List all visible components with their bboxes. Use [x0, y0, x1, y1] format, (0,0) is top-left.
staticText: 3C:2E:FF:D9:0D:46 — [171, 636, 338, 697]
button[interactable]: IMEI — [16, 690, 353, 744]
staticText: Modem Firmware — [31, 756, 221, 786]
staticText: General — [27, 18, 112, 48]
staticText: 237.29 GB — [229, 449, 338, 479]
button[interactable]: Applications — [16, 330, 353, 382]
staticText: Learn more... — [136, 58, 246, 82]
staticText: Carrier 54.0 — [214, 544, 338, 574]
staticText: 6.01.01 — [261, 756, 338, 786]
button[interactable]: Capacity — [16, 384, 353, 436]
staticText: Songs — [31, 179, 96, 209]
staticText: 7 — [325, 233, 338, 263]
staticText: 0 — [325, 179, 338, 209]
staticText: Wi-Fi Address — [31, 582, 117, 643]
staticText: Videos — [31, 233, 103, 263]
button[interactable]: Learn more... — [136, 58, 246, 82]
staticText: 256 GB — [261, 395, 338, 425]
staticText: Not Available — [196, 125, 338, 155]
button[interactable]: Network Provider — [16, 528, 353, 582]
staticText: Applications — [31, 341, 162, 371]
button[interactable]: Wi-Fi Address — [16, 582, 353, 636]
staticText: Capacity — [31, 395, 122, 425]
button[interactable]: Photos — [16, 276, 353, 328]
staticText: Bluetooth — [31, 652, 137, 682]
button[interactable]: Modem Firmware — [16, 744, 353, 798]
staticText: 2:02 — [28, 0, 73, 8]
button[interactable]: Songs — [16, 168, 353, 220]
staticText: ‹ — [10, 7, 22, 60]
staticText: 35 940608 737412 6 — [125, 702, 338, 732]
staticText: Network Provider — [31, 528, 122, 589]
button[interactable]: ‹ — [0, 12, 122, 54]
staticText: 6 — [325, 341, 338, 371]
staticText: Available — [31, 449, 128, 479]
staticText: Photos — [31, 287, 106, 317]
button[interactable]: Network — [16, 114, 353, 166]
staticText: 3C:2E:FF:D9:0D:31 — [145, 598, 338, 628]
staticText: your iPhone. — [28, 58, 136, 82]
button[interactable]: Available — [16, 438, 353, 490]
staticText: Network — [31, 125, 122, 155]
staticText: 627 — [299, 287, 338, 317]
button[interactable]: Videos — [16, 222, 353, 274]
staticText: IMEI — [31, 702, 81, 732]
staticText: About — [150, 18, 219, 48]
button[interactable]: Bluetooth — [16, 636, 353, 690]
______
# TASK STATEMENT
Would you copy out all of the entries exactly?

# YOUR SOLUTION
List all visible components with their bboxes. Use [x0, y0, x1, y1] format, (0,0) is top-left.
staticText: 3C:2E:FF:D9:0D:46 — [171, 636, 338, 697]
button[interactable]: IMEI — [16, 690, 353, 744]
staticText: Modem Firmware — [31, 756, 221, 786]
staticText: General — [27, 18, 112, 48]
staticText: 237.29 GB — [229, 449, 338, 479]
button[interactable]: Applications — [16, 330, 353, 382]
staticText: Learn more... — [136, 58, 246, 82]
staticText: Carrier 54.0 — [214, 544, 338, 574]
staticText: 6.01.01 — [261, 756, 338, 786]
button[interactable]: Capacity — [16, 384, 353, 436]
staticText: Songs — [31, 179, 96, 209]
staticText: 7 — [325, 233, 338, 263]
staticText: 0 — [325, 179, 338, 209]
staticText: Wi-Fi Address — [31, 582, 117, 643]
staticText: Videos — [31, 233, 103, 263]
button[interactable]: Learn more... — [136, 58, 246, 82]
staticText: 256 GB — [261, 395, 338, 425]
staticText: Not Available — [196, 125, 338, 155]
button[interactable]: Network Provider — [16, 528, 353, 582]
staticText: Applications — [31, 341, 162, 371]
button[interactable]: Wi-Fi Address — [16, 582, 353, 636]
staticText: Capacity — [31, 395, 122, 425]
button[interactable]: Photos — [16, 276, 353, 328]
staticText: Bluetooth — [31, 652, 137, 682]
button[interactable]: Modem Firmware — [16, 744, 353, 798]
staticText: 2:02 — [28, 0, 73, 8]
button[interactable]: Songs — [16, 168, 353, 220]
staticText: ‹ — [10, 7, 22, 60]
staticText: 35 940608 737412 6 — [125, 702, 338, 732]
staticText: Network Provider — [31, 528, 122, 589]
button[interactable]: ‹ — [0, 12, 122, 54]
staticText: 6 — [325, 341, 338, 371]
staticText: Available — [31, 449, 128, 479]
staticText: Photos — [31, 287, 106, 317]
button[interactable]: Network — [16, 114, 353, 166]
staticText: 3C:2E:FF:D9:0D:31 — [145, 598, 338, 628]
staticText: your iPhone. — [28, 58, 136, 82]
button[interactable]: Available — [16, 438, 353, 490]
staticText: Network — [31, 125, 122, 155]
staticText: 627 — [299, 287, 338, 317]
button[interactable]: Videos — [16, 222, 353, 274]
staticText: IMEI — [31, 702, 81, 732]
staticText: About — [150, 18, 219, 48]
button[interactable]: Bluetooth — [16, 636, 353, 690]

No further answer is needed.